As Corrie ten Boom said, "Hallelujah, what a Saviour!". Your post evokes a hallelujah in me, Bek, because I can see His hand in all your word pictures. Such a fab point about verbally taking hold of our God given power, lest it be taken from us by the one who roams the earth.


Also lurve the justice/worship kiss idea. Tell me more. As someone who does help lead worship, I realize what a huge gift and responsibility it is. We're not leading songs--we're telling the One who created our inner most beings and the entire universe that we love Him, and glorify His name. May every act in your students' lives grow to be an act of worship.

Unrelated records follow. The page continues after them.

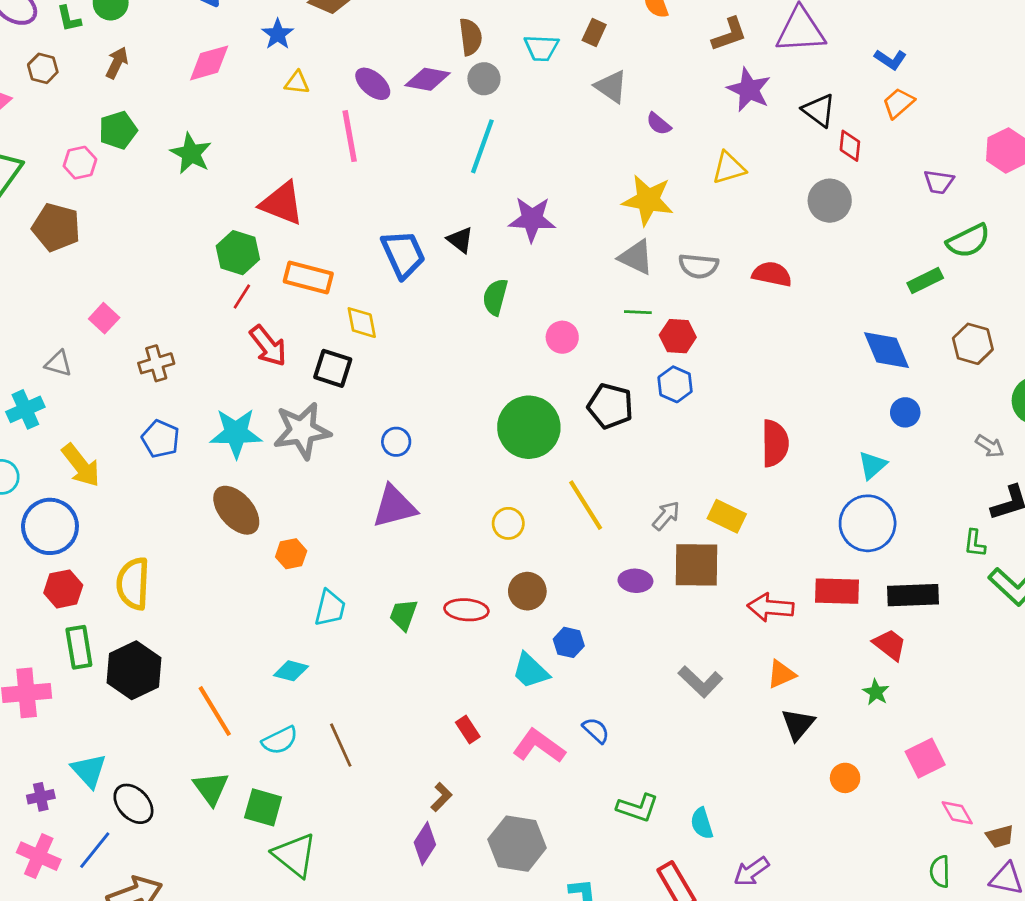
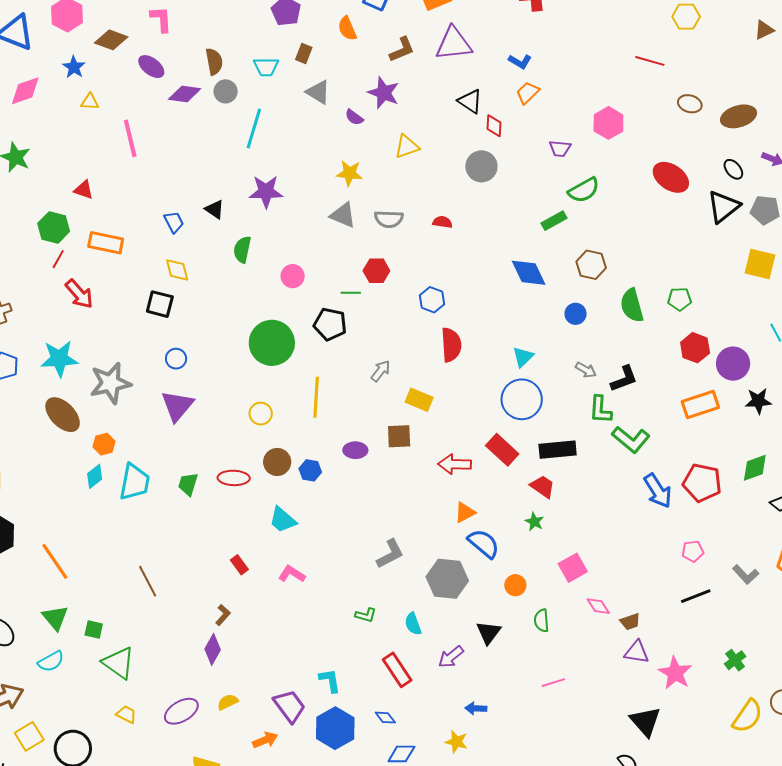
purple ellipse: (373, 84) -> (151, 67), moved
purple star: (749, 90) -> (384, 93), moved
cyan line: (482, 146) -> (254, 129), moved
yellow star: (648, 200) -> (349, 173), size x0.7
red triangle: (282, 203) -> (84, 190), size x0.6
blue trapezoid: (403, 254) -> (174, 222), size x0.6
red semicircle: (772, 274) -> (442, 222), size x0.7
green line: (638, 312) -> (351, 293), moved
yellow diamond: (362, 323) -> (177, 270), moved
black square: (333, 368) -> (160, 304), moved
blue hexagon: (675, 384) -> (432, 300), moved
blue circle: (905, 412) -> (576, 314), moved
gray star: (302, 431) -> (110, 383), moved
gray arrow: (990, 446) -> (586, 370), moved
yellow line: (586, 505) -> (316, 397), turned 39
purple triangle: (394, 507) -> (177, 406), turned -33
gray arrow: (666, 516) -> (381, 371), moved
green L-shape: (975, 543) -> (600, 410), size x1.4
brown square: (696, 565) -> (399, 436), size x0.7
red rectangle: (837, 591) -> (502, 450), turned 44
cyan trapezoid: (330, 608) -> (135, 482), size x1.4
blue hexagon: (569, 642) -> (310, 470), moved
cyan diamond: (291, 671) -> (95, 476), moved, turned -50
gray L-shape: (700, 682) -> (390, 554), moved, turned -68
black triangle: (798, 724) -> (488, 632), moved
blue semicircle: (596, 730) -> (484, 543), moved, size x1.6
cyan semicircle: (280, 740) -> (51, 661), moved
pink L-shape: (539, 746) -> (292, 574), size x0.7
green square: (263, 807) -> (94, 629), size x0.7
green L-shape: (638, 808) -> (366, 615), size x0.7
gray hexagon: (517, 844) -> (447, 579), moved
green semicircle: (940, 872) -> (541, 621), moved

Okay...comment hogged long enough. Hugs, friend.

Bekah said...

Gretchen…you are such a faithful reader. Thank you. I have decided that I need to begin responding more to comments. So as dear faithful…here’s to you,
Jus*tice-to give people what they need, not what they deserve
Wor*ship-to glo*rify G*od.
Jus*tice and Wor*ship…G*od gave me a picture of the llama and the emperor in a scene from the emperor’s new groove, they were climbing up back to back from the bottom of a ravine to the top, using one another’s backs as leverage to climb higher. From the bottom, our feet are on the ground with limited vision, but as we begin to climb, our view expands, our peripherals become useful…a fuller image is established as the two push against one another to climb to higher heights.
This is a representation of the marriage of jus*tice and wor*ship. (I am referring to the wor*ship lifestyle, not corporate wor*ship events...although not excluded.) So this means, to stop singing songs with your team, in order to give a pregnant mom a check up, is fully wor*shipping G*od. This division of what is and what is not wor*ship needs refinement in my heart. I don’t want to stay at the bottom of the ravine, happy with the view. I want to climb to higher heights. To know G*od deeper as he refines my thoughts of what does and does not honour or glorify him.

pam s said...

Bek, Scripture says that whatEVER you do, do it to the Glory of God. That means whatEVER. Worship is in the "whatever"s of life...whether singing or delivering a babe or cleaning the kitchen...or (ick) killing a chicken for dinner.
and....
I have seen many things change when God's people have spoken out, declared the situation/person/etc for God, and given Satan his walking papers! Satan can't read our minds, remember, so we need to speak out with the authority God has given us! Sometimes Christians are far-too timid.

Love your posts! God is blessing you with amazing insights, and sharing them with us is a blessing for us!